Document layout detection data:

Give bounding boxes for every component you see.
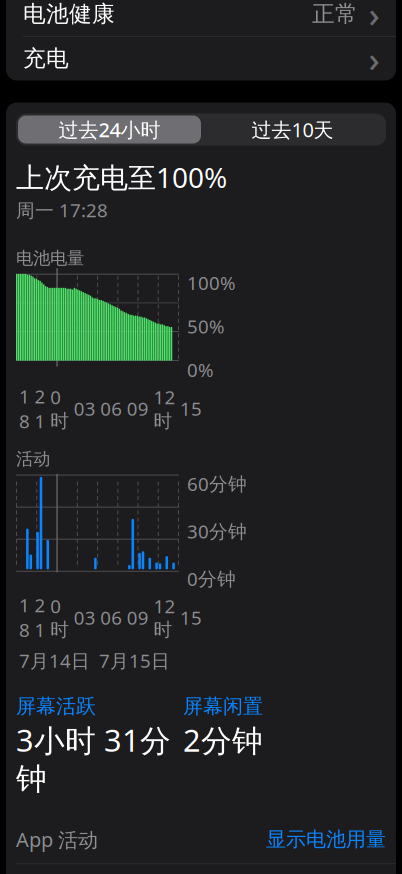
- staticText: ›: [368, 36, 380, 82]
- staticText: 0分钟: [187, 566, 236, 591]
- staticText: 过去24小时: [58, 116, 160, 143]
- staticText: 充电: [23, 45, 69, 72]
- staticText: 3小时 31分钟: [16, 720, 171, 798]
- staticText: App 活动: [16, 826, 98, 853]
- staticText: 06: [100, 605, 122, 630]
- staticText: 过去10天: [252, 116, 334, 143]
- button[interactable]: 显示电池用量: [266, 822, 386, 857]
- staticText: 100%: [187, 270, 236, 295]
- staticText: 03: [74, 605, 96, 630]
- staticText: 30分钟: [187, 519, 247, 544]
- staticText: 09: [127, 396, 149, 421]
- staticText: 06: [100, 396, 122, 421]
- staticText: 上次充电至100%: [16, 158, 227, 196]
- staticText: 0时: [50, 385, 69, 432]
- button[interactable]: 过去10天: [201, 116, 384, 144]
- staticText: 18: [19, 384, 30, 433]
- staticText: ›: [368, 0, 380, 37]
- staticText: 屏幕活跃: [16, 694, 96, 719]
- staticText: 21: [35, 384, 46, 433]
- staticText: 09: [127, 605, 149, 630]
- staticText: 21: [35, 593, 46, 642]
- staticText: 50%: [187, 314, 225, 339]
- staticText: 18: [19, 593, 30, 642]
- button[interactable]: 电池健康: [6, 0, 396, 36]
- staticText: 03: [74, 396, 96, 421]
- staticText: 显示电池用量: [266, 827, 386, 852]
- staticText: 正常: [312, 0, 358, 28]
- staticText: 15: [180, 396, 202, 421]
- button[interactable]: 过去24小时: [18, 116, 201, 144]
- staticText: 周一 17:28: [16, 198, 108, 222]
- staticText: 0时: [50, 594, 69, 641]
- staticText: 屏幕闲置: [183, 694, 263, 719]
- staticText: 电池健康: [23, 0, 115, 28]
- staticText: 2分钟: [183, 720, 263, 760]
- staticText: 0%: [187, 357, 214, 382]
- staticText: 电池电量: [16, 248, 84, 269]
- staticText: 7月15日: [99, 648, 170, 673]
- staticText: 60分钟: [187, 471, 247, 496]
- staticText: 12时: [153, 385, 175, 432]
- button[interactable]: 充电: [6, 36, 396, 80]
- staticText: 活动: [16, 448, 50, 470]
- staticText: 15: [180, 605, 202, 630]
- staticText: 7月14日: [19, 648, 90, 673]
- staticText: 12时: [153, 594, 175, 641]
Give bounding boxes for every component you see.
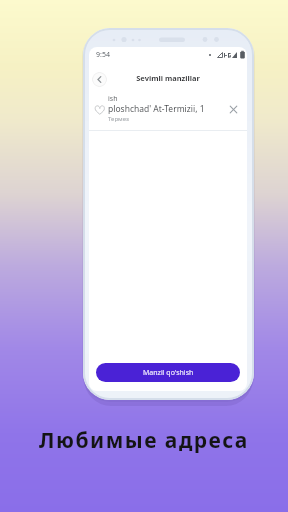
button[interactable] [92, 72, 107, 87]
staticText: ploshchad' At-Termizii, 1 [108, 103, 205, 115]
staticText: Sevimli manzillar [89, 73, 247, 83]
button[interactable] [229, 105, 238, 114]
staticText: Любимые адреса [0, 426, 288, 455]
button[interactable]: ish [89, 93, 247, 125]
button[interactable]: Manzil qo'shish [96, 363, 240, 382]
staticText: Термез [108, 115, 129, 123]
staticText: Manzil qo'shish [143, 368, 194, 378]
staticText: ish [108, 94, 118, 104]
staticText: 9:54 [96, 50, 110, 60]
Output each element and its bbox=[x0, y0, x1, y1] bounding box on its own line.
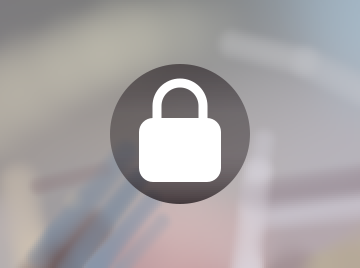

## Goal of the exercise:
Check each line above for the string "显示电池用量" and return those that contain it.

## Solution to this task:
- button[interactable]: 显示电池用量: [266, 822, 386, 857]
- staticText: 显示电池用量: [266, 827, 386, 852]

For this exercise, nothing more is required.